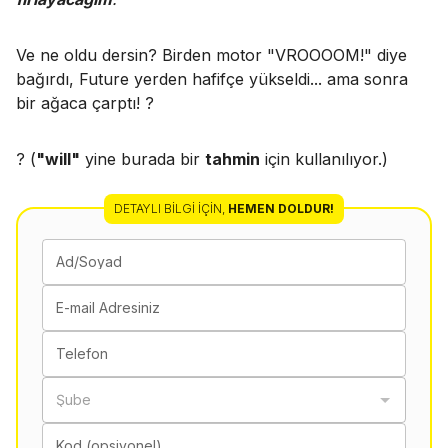
Ve ne oldu dersin? Birden motor "VROOOOM!" diye
bağırdı, Future yerden hafifçe yükseldi... ama sonra
bir ağaca çarptı! ?
? (
"will"
yine burada bir
tahmin
için kullanılıyor.)
DETAYLI BILGI İÇIN
,
HEMEN DOLDUR!
Ad/Soyad
E-mail Adresiniz
Telefon
Şube
Kod (opsiyonel)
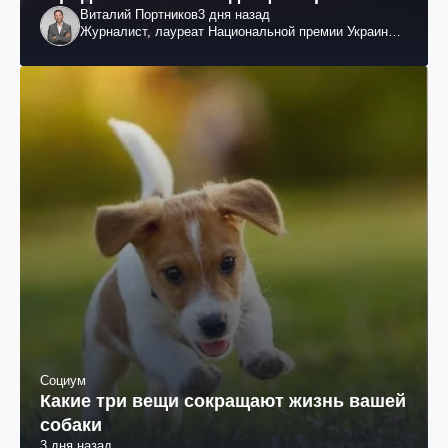
Виталий Портников
3 дня назад
Журналист, лауреат Национальной премии Украины
им. Шевченко
Социум
Какие три вещи сокращают жизнь вашей
собаки
3 дня назад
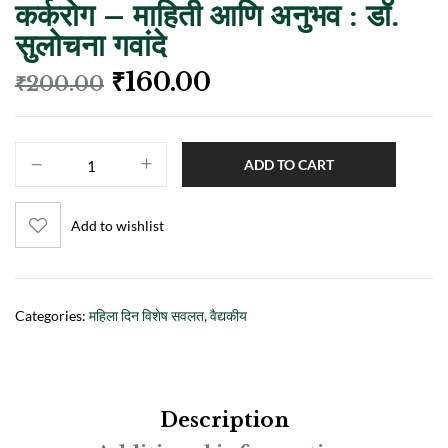
कर्करोग – माहिती आणि अनुभव : डॉ.
सुलोचना गवांदे
₹
160.00
₹
200.00
ADD TO CART
Add to wishlist
Categories:
महिला दिन विशेष सवलत
,
वैद्यकीय
Description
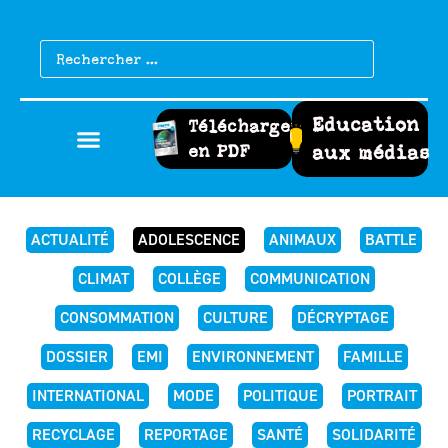
Education
Télécharger
en PDF
aux médias
ACTUALITÉ
ADOLESCENCE
ANIMAUX
BATTLE
CLIMAT
COLLÈGE
COMMUNICATION
CONSOMMATION
CULTURE
DÉCRYPTAGE
DOSSIER
EMI
ENVIRONNEMENT
FAMILLE
INTERNATIONAL
MODE
POLITIQUE
PORTRAIT
RECYCLAGE
REPORTAGE
SANTÉ
SOLIDARITÉ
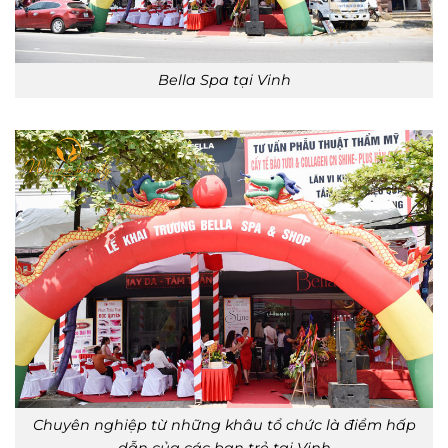
Bella Spa tại Vinh
Chuyên nghiệp từ những khâu tổ chức là điểm hấp
dẫn của các bạn trẻ tại Vinh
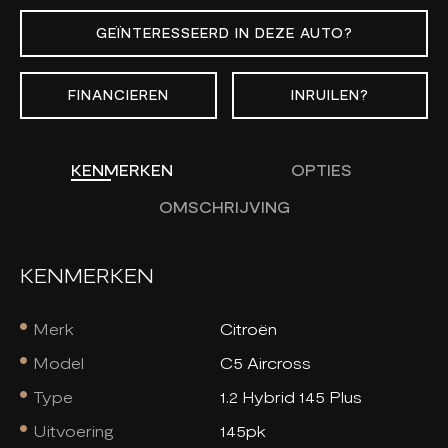
GEÏNTERESSEERD IN DEZE AUTO?
FINANCIEREN
INRUILEN?
KENMERKEN
OPTIES
OMSCHRIJVING
KENMERKEN
Merk
Citroën
Model
C5 Aircross
Type
1.2 Hybrid 145 Plus
Uitvoering
145pk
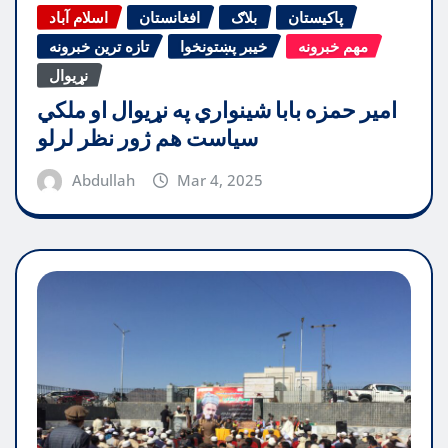
پاکیستان
بلاګ
افغانستان
اسلام آباد
مهم خبرونه
خیبر پښتونخوا
تازه ترین خبرونه
نړیوال
امیر حمزه بابا شینواري په نړیوال او ملکي
سیاست هم ژور نظر لرلو
Abdullah
Mar 4, 2025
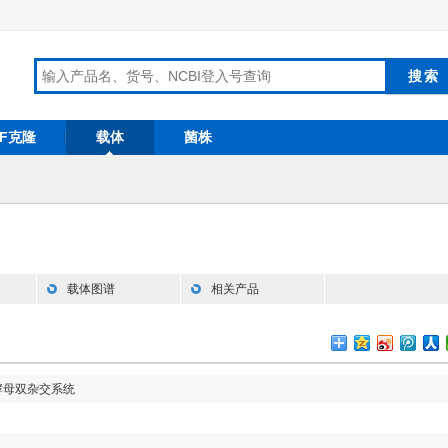
RF克隆
载体
菌株
载体图谱
相关产品
酵母双杂交系统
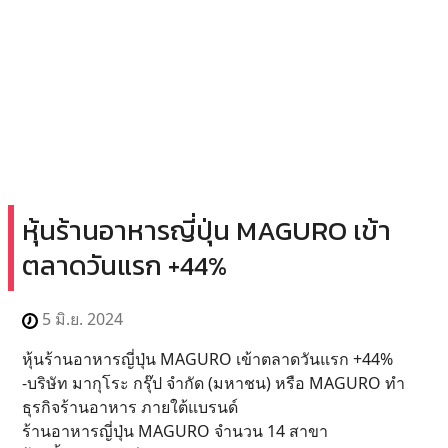
หุ้นร้านอาหารญี่ปุ่น MAGURO เข้า
ตลาดวันแรก +44%
5 มิ.ย. 2024
หุ้นร้านอาหารญี่ปุ่น MAGURO เข้าตลาดวันแรก +44%
-บริษัท มากุโระ กรุ๊ป จำกัด (มหาชน) หรือ MAGURO ทำ
ธุรกิจร้านอาหาร ภายใต้แบรนด์
ร้านอาหารญี่ปุ่น MAGURO จำนวน 14 สาขา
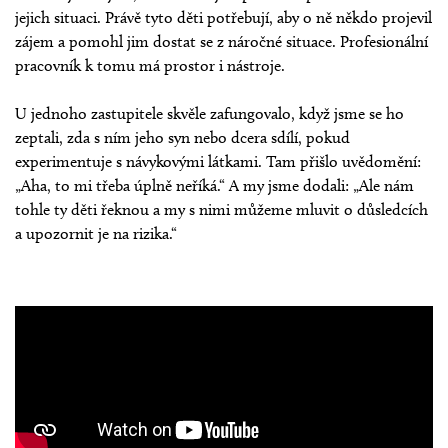
jejich situaci. Právě tyto děti potřebují, aby o ně někdo projevil
zájem a pomohl jim dostat se z náročné situace. Profesionální
pracovník k tomu má prostor i nástroje.
U jednoho zastupitele skvěle zafungovalo, když jsme se ho
zeptali, zda s ním jeho syn nebo dcera sdílí, pokud
experimentuje s návykovými látkami. Tam přišlo uvědomění:
„Aha, to mi třeba úplně neříká.“ A my jsme dodali: „Ale nám
tohle ty děti řeknou a my s nimi můžeme mluvit o důsledcích
a upozornit je na rizika.“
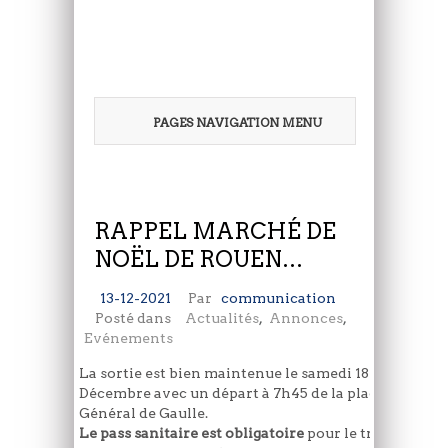
PAGES NAVIGATION MENU
RAPPEL MARCHÉ DE
NOËL DE ROUEN…
13-12-2021
Par
communication
Posté dans
Actualités
,
Annonces
,
Evénements
La sortie est bien maintenue le samedi 18
Décembre avec un départ à 7h45 de la place du
Général de Gaulle.
Le pass sanitaire est obligatoire
pour le transport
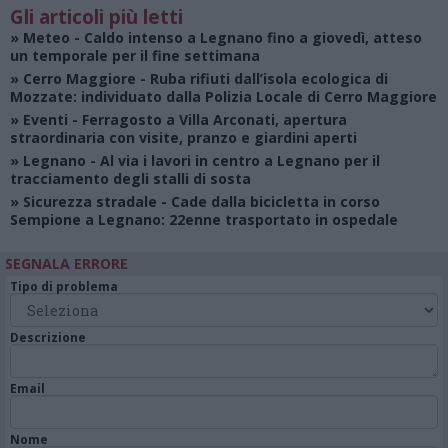
Gli articoli più letti
»
Meteo
- Caldo intenso a Legnano fino a giovedì, atteso
un temporale per il fine settimana
»
Cerro Maggiore
- Ruba rifiuti dall’isola ecologica di
Mozzate: individuato dalla Polizia Locale di Cerro Maggiore
»
Eventi
- Ferragosto a Villa Arconati, apertura
straordinaria con visite, pranzo e giardini aperti
»
Legnano
- Al via i lavori in centro a Legnano per il
tracciamento degli stalli di sosta
»
Sicurezza stradale
- Cade dalla bicicletta in corso
Sempione a Legnano: 22enne trasportato in ospedale
SEGNALA ERRORE
Tipo di problema
Descrizione
Email
Nome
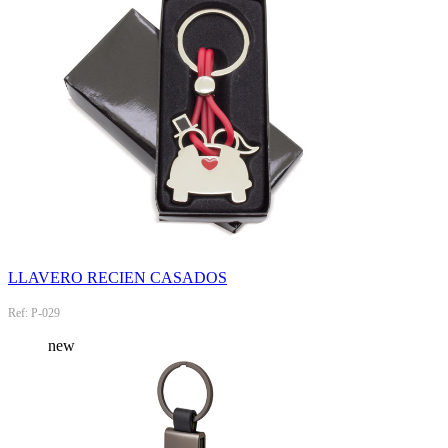
LLAVERO RECIEN CASADOS
Ref: P-029
new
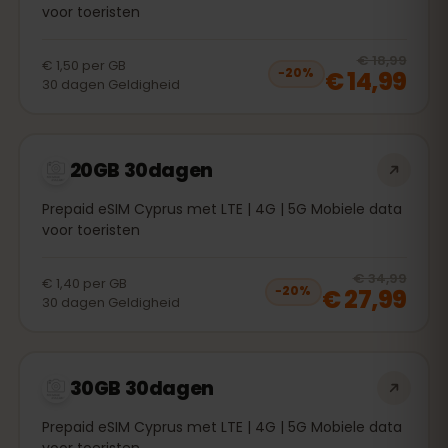
voor toeristen
20
% 
€ 18,99
€ 1,50
per
GB
€ 14,99
−
20
%
30
dagen
Geldigheid
20GB 30dagen
Prepaid eSIM Cyprus met LTE | 4G | 5G Mobiele data
voor toeristen
20
% 
€ 34,99
€ 1,40
per
GB
€ 27,99
−
20
%
30
dagen
Geldigheid
30GB 30dagen
Prepaid eSIM Cyprus met LTE | 4G | 5G Mobiele data
voor toeristen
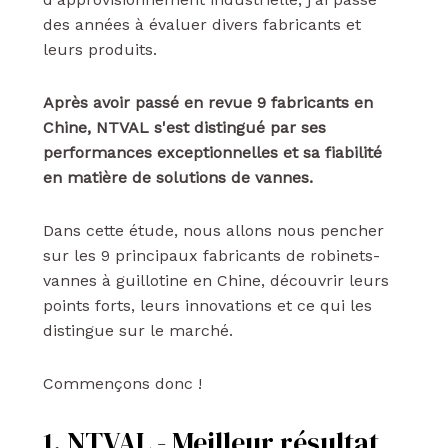
des années à évaluer divers fabricants et
leurs produits.
Après avoir passé en revue 9 fabricants en
Chine, NTVAL s'est distingué par ses
performances exceptionnelles et sa fiabilité
en matière de solutions de vannes.
Dans cette étude, nous allons nous pencher
sur les 9 principaux fabricants de robinets-
vannes à guillotine en Chine, découvrir leurs
points forts, leurs innovations et ce qui les
distingue sur le marché.
Commençons donc !
1. NTVAL - Meilleur résultat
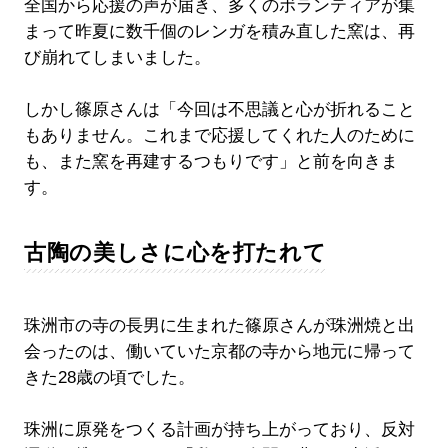
全国から応援の声が届き、多くのボランティアが集
まって昨夏に数千個のレンガを積み直した窯は、再
び崩れてしまいました。
しかし篠原さんは「今回は不思議と心が折れること
もありません。これまで応援してくれた人のために
も、また窯を再建するつもりです」と前を向きま
す。
古陶の美しさに心を打たれて
珠洲市の寺の長男に生まれた篠原さんが珠洲焼と出
会ったのは、働いていた京都の寺から地元に帰って
きた28歳の頃でした。
珠洲に原発をつくる計画が持ち上がっており、反対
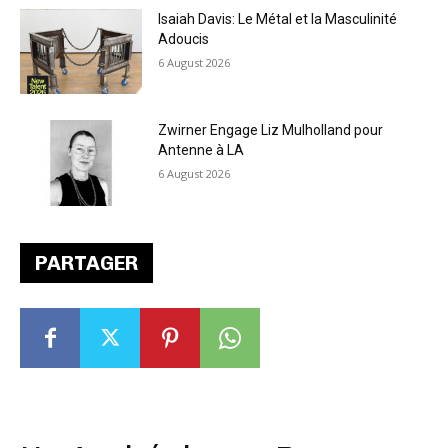
Isaiah Davis: Le Métal et la Masculinité
Adoucis
6 August 2026
Zwirner Engage Liz Mulholland pour
Antenne à LA
6 August 2026
PARTAGER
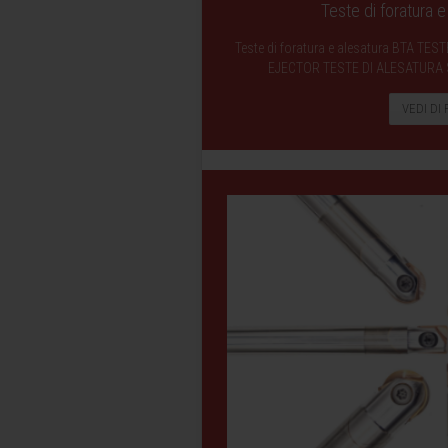
Teste di foratura 
Teste di foratura e alesatura BTA T
EJECTOR TESTE DI ALESATURA
VEDI DI 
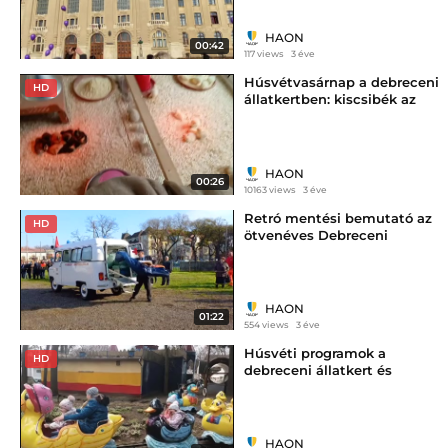
HAON
00:42
117 views
3 éve
Húsvétvasárnap a debreceni
HD
állatkertben: kiscsibék az
infralámpa alatt - haon.hu
HAON
00:26
10163 views
3 éve
Retró mentési bemutató az
HD
ötvenéves Debreceni
Mentőállomáson - haon.hu
HAON
01:22
554 views
3 éve
Húsvéti programok a
HD
debreceni állatkert és
vidámparkban - haon.hu
HAON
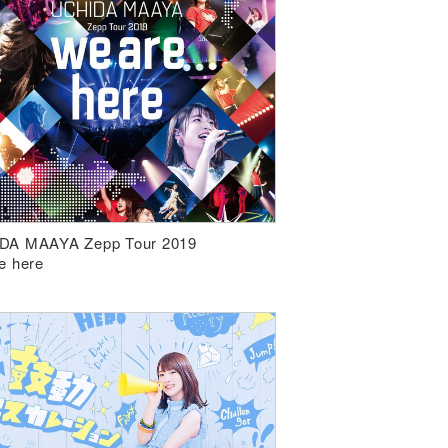
DA MAAYA Zepp Tour 2019
e here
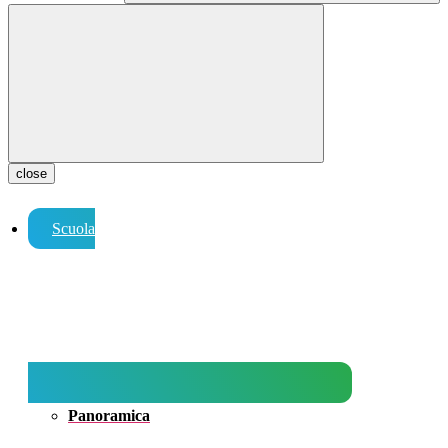
close
Scuola
Panoramica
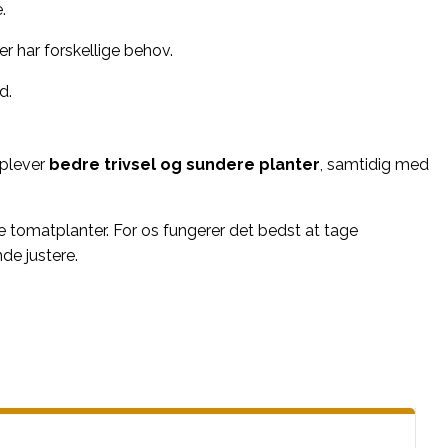
.
ier har forskellige behov.
d.
oplever
bedre trivsel og sundere planter
, samtidig med
alle tomatplanter. For os fungerer det bedst at tage
de justere.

EXERCISE - Take the material above and output only the lines from the one that contains "Какие три вещи сокращают жизнь вашей" through the one that contains "خیبر پښتونخوا", ends included and images left out.

EXERCISE RESPONSE -
Какие три вещи сокращают жизнь вашей
собаки
3 дня назад
कर्करोग – माहिती आणि अनुभव : डॉ.
सुलोचना गवांदे
₹
160.00
₹
200.00
ADD TO CART
Add to wishlist
Categories:
महिला दिन विशेष सवलत
,
वैद्यकीय
Description
Education
Télécharger
en PDF
aux médias
ACTUALITÉ
ADOLESCENCE
ANIMAUX
BATTLE
CLIMAT
COLLÈGE
COMMUNICATION
CONSOMMATION
CULTURE
DÉCRYPTAGE
DOSSIER
EMI
ENVIRONNEMENT
FAMILLE
INTERNATIONAL
MODE
POLITIQUE
PORTRAIT
RECYCLAGE
REPORTAGE
SANTÉ
SOLIDARITÉ
Bella Spa tại Vinh
Chuyên nghiệp từ những khâu tổ chức là điểm hấp
dẫn của các bạn trẻ tại Vinh
GEÏNTERESSEERD IN DEZE AUTO?
FINANCIEREN
INRUILEN?
KENMERKEN
OPTIES
OMSCHRIJVING
KENMERKEN
Merk
Citroën
Model
C5 Aircross
Type
1.2 Hybrid 145 Plus
Uitvoering
145pk
پاکیستان
بلاګ
افغانستان
اسلام آباد
مهم خبرونه
خیبر پښتونخوا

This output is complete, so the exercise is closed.